# March 2oth JLPT



## fishdoc (Mar 15, 2010)

Dont forget to come see us on the 20TH out of Berrys on Jackson. Safe Light till 3pm. Just $40 gets you in the show.If your going to try to fish the Classic you have to fish 7-14 events. Mike 678/972/0319


http://lakejacksonpottournaments.tripod.com/index.html 

POINTS
1ST Brian Lee  74.85lb
2nd Mark Hetkowski 66.52lb
3rd Randy Bush 60.30lb
4th Mitchell/Poole 58.22lb
5th Marty Mote 47.68lb
6th Barry Collins/Andy Waldrop 34.75lb
7th Will P.  28.36lb
8th Cleary 26.76lb
9th Shawn Whitmer 26.29lb
10th Michael Dike 111 25.59lb
If you have fished 7 events or are going to have your 7th event in on this tourny. Please let me know if you are fishing our Classic March 27th and 28th at this event so I can get our Line up ready.Thank You, Mike
 678/972/0319


----------



## jferrell3054 (Mar 15, 2010)

*Sign Me Up*

I will be at both Mike


----------



## Marks500 (Mar 16, 2010)

Hey Mike Check out the Title of this Thread.. When looking at it, It looks like it says March 2. Try and get that taken care of.


----------



## fishdoc (Mar 16, 2010)

Ill fix it..


----------



## brian lee (Mar 16, 2010)

mike im game for both. what are the times for the classic on sun. i have to see my little one that sunday.early weigh in


----------



## switmer01 (Mar 17, 2010)

*Classic*

Mike....Can't make it, we have a tournament in Winder.


----------



## Marks500 (Mar 17, 2010)

switmer01 said:


> Mike....Can't make it, we have a tournament in Winder.

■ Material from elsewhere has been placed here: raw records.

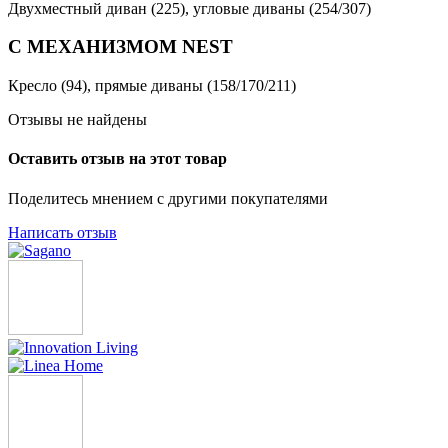
Двухместный диван (225), угловые диваны (254/307)
С МЕХАНИЗМОМ NEST
Кресло (94), прямые диваны (158/170/211)
Отзывы не найдены
Оставить отзыв на этот товар
Поделитесь мнением с другими покупателями
Написать отзыв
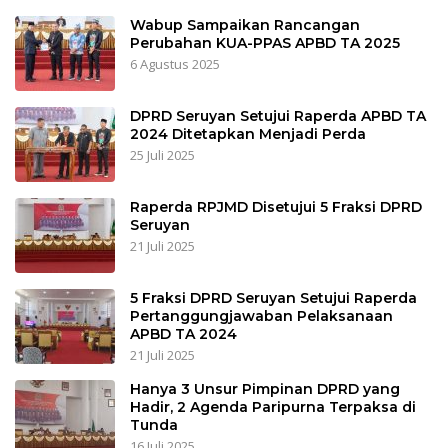
Wabup Sampaikan Rancangan
Perubahan KUA-PPAS APBD TA 2025
6 Agustus 2025
DPRD Seruyan Setujui Raperda APBD TA
2024 Ditetapkan Menjadi Perda
25 Juli 2025
Raperda RPJMD Disetujui 5 Fraksi DPRD
Seruyan
21 Juli 2025
5 Fraksi DPRD Seruyan Setujui Raperda
Pertanggungjawaban Pelaksanaan
APBD TA 2024
21 Juli 2025
Hanya 3 Unsur Pimpinan DPRD yang
Hadir, 2 Agenda Paripurna Terpaksa di
Tunda
16 Juli 2025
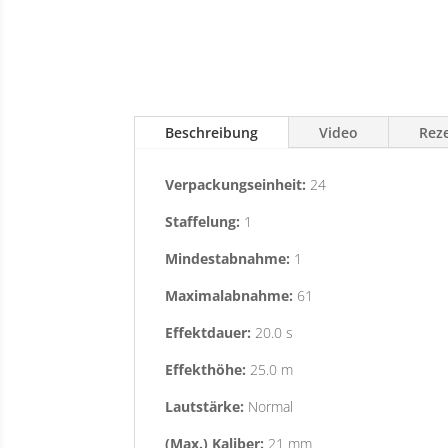
Beschreibung
Video
Reze
Verpackungseinheit:
24
Staffelung:
1
Mindestabnahme:
1
Maximalabnahme:
61
Effektdauer:
20.0 s
Effekthöhe:
25.0 m
Lautstärke:
Normal
(Max.) Kaliber:
21 mm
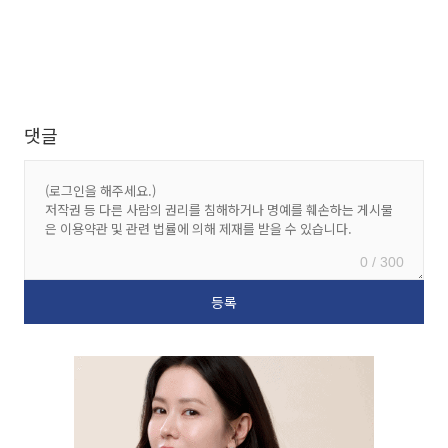
댓글
0 / 300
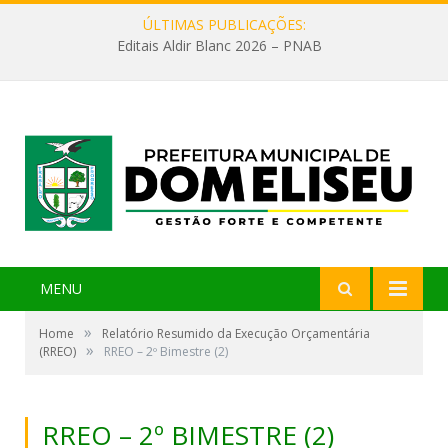
ÚLTIMAS PUBLICAÇÕES:
Editais Aldir Blanc 2026 – PNAB
MENU
»
Home
Relatório Resumido da Execução Orçamentária
»
(RREO)
RREO – 2º Bimestre (2)
RREO – 2º BIMESTRE (2)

Come on get your Priorities Straight


----------



## Basshunter21 (Mar 17, 2010)

Thought we were doing the three day classic....What happened to that?  If your only doin two then I say we should at least fish one full day...if we fish till one it gets light at like seven that ain't much time...so if your keeping it till one o'clock on both days that ain't a lot of time on the water...thats my opinion


----------



## Marks500 (Mar 18, 2010)

Basshunter21 said:


> Thought we were doing the three day classic....What happened to that?  If your only doin two then I say we should at least fish one full day...if we fish till one it gets light at like seven that ain't much time...so if your keeping it till one o'clock on both days that ain't a lot of time on the water...thats my opinion



Most People Cant do three days cause some of Us Have Jobs and Have to work On Friday so we are doing Two Days.I think Mike is gonna do Till 3 PM the first day and 1PM the second day.


----------



## fishdoc (Mar 18, 2010)

We will take a vote on the times this sat.Its going to be great weather this weekend , come on out and join us. It is an open team tourny with , for the most part, a great group of guys.lol  For those of you that have not competed with us , or need a refresher on the rules take a look at the web page. THESE ARE OUR ONLY RULES. This is a fun, low budget way for all of us to compete. Lets keep it that way. I am not a baby sitter for your wives.....
Mike 678/972/0319


----------



## jferrell3054 (Mar 18, 2010)

*Times*

I say 3 both days. I'll need all the time I can get.


----------



## Basshunter21 (Mar 18, 2010)

I'm with j ...as stated before safelights past 7 o'clock...if ya only fish till one it ain't a whole lotta time....but i guess will vote on it on saturday...see ya'll then


----------



## Marks500 (Mar 18, 2010)

I am good with any Times... But two days only.


----------



## fishdoc (Mar 19, 2010)

3pm both sat&sunday for next weekend. Our normal program this Sat.


----------



## brian lee (Mar 19, 2010)

it doesnt matter to me what the times are i just have visitation w/ my daughter that sunday @ 2 and that is the only reason i said anything about the times. i also thought we were going to discuss this @ the ramp sat and vote. i guess thats not gonna happen


----------



## Badluck (Mar 19, 2010)

What time do you guys start getting in the water for safe light - Thinking of driving over from Athens - trying to decide what time I should leave to get over there in time


----------



## Basshunter21 (Mar 19, 2010)

I'll be there around 6 or so...just so long as your there before it's light enough to run safetly


----------



## Badluck (Mar 19, 2010)

thanks --


----------



## Marks500 (Mar 19, 2010)

Badluck said:


> thanks --



Safe Light will be somehwere between 7:15-7:30 give or take a few minutes.. So just be there before then with enough time for you to get ready.


----------



## fishdoc (Mar 19, 2010)

We will vote on it in the morning Brian. If everyone decides 3pm both, you can weigh in early on Sunday. Bobby will be there to do so.


----------



## Outdooralm (Mar 21, 2010)

What did it take to win on the 20th??


----------



## Marks500 (Mar 21, 2010)

Outdooralm said:


> What did it take to win on the 20th??


 
Close to 9lbs... The Bite wasnt what we thought it was gonna be till late in the tournament.


----------



## Outdooralm (Mar 21, 2010)

Wow 9lbs!! I figured it would of been 15-20


----------



## Badluck (Mar 22, 2010)

I had a good time fishing your tournament -- thanks for all the last minute info


----------



## Marks500 (Mar 24, 2010)

Outdooralm said:


> Wow 9lbs!! I figured it would of been 15-20



Yeah thats what we all thought... After Fishing earlier in the week....Just one of them Days Again! Hopefully those days are over for a while...lol


----------